### WHAT NEEDS TO BE DONE:
What is needed is every line of the data that includes the word "Oławie". Please copy each one.

### INPUT:
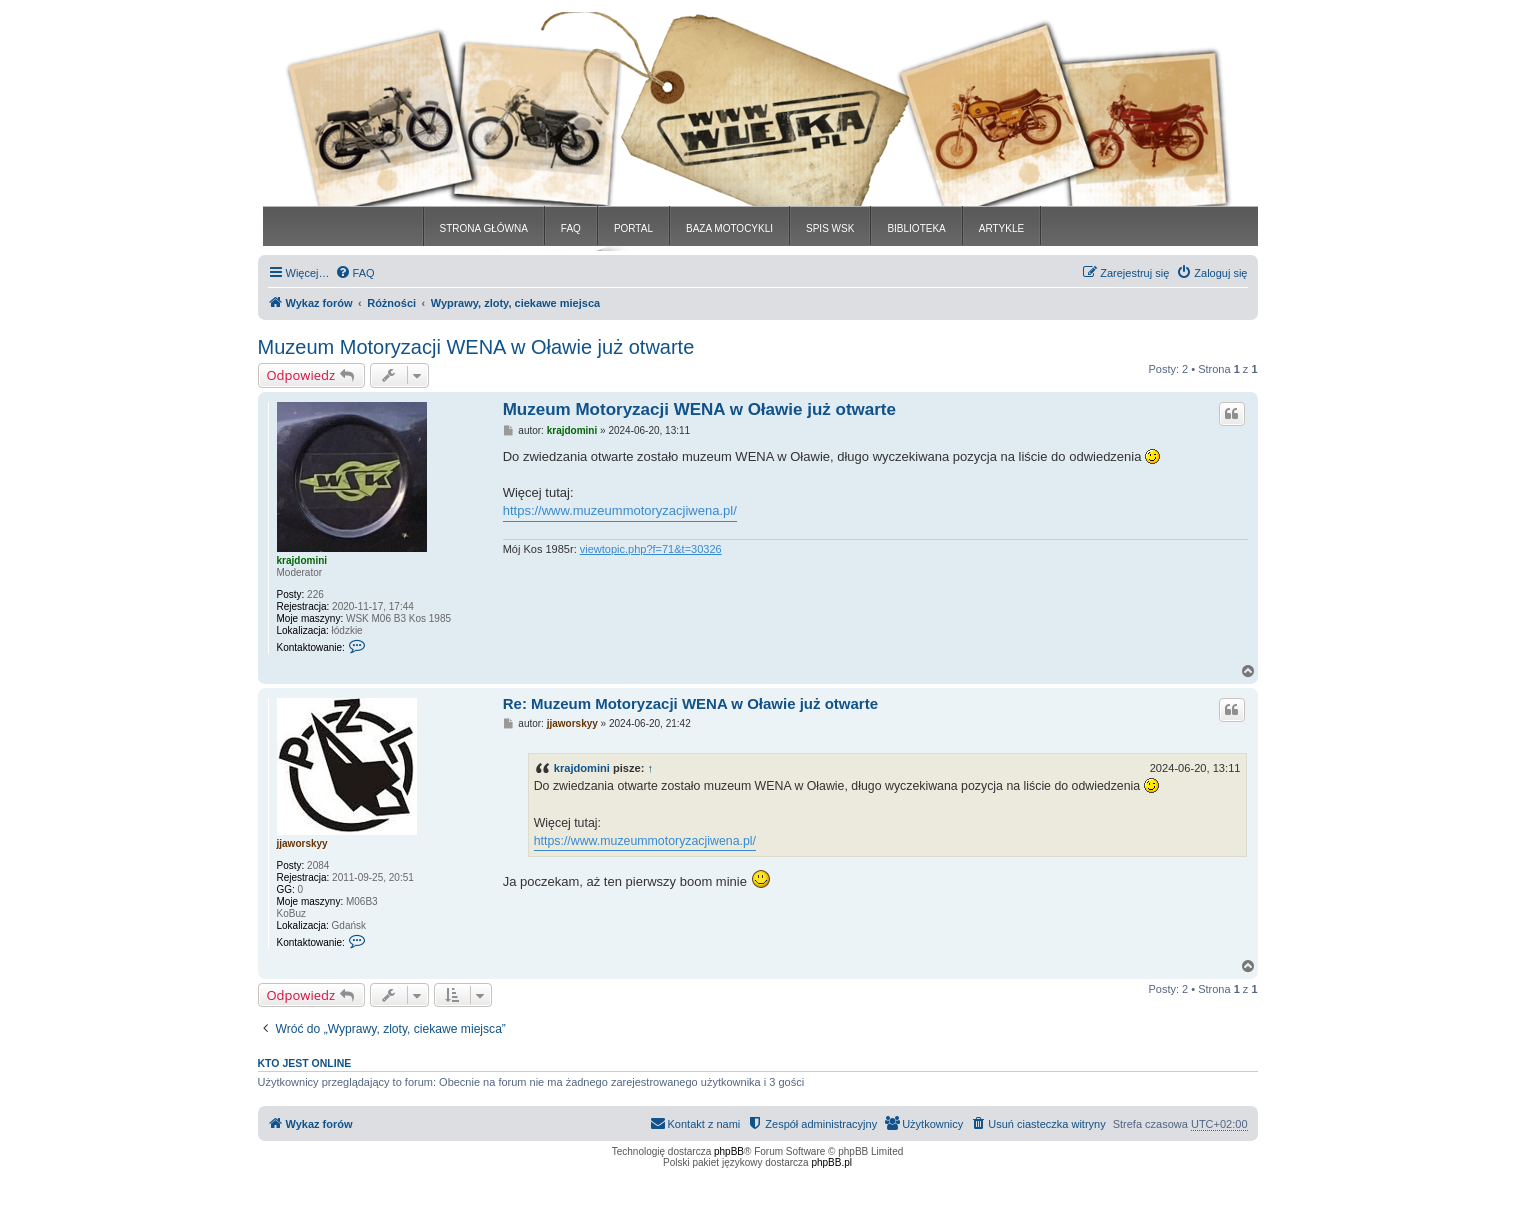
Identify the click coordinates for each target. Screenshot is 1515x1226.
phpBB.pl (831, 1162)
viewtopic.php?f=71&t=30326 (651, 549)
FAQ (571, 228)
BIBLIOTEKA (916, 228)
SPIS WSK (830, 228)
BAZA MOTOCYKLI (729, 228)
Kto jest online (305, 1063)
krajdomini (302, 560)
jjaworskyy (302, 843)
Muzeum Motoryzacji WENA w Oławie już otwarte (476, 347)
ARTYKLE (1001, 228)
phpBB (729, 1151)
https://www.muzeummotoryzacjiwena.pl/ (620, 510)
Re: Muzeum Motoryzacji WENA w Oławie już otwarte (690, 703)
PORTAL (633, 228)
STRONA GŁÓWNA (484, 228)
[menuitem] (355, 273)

### WRITTEN RESPONSE:
Muzeum Motoryzacji WENA w Oławie już otwarte (476, 347)
Re: Muzeum Motoryzacji WENA w Oławie już otwarte (690, 703)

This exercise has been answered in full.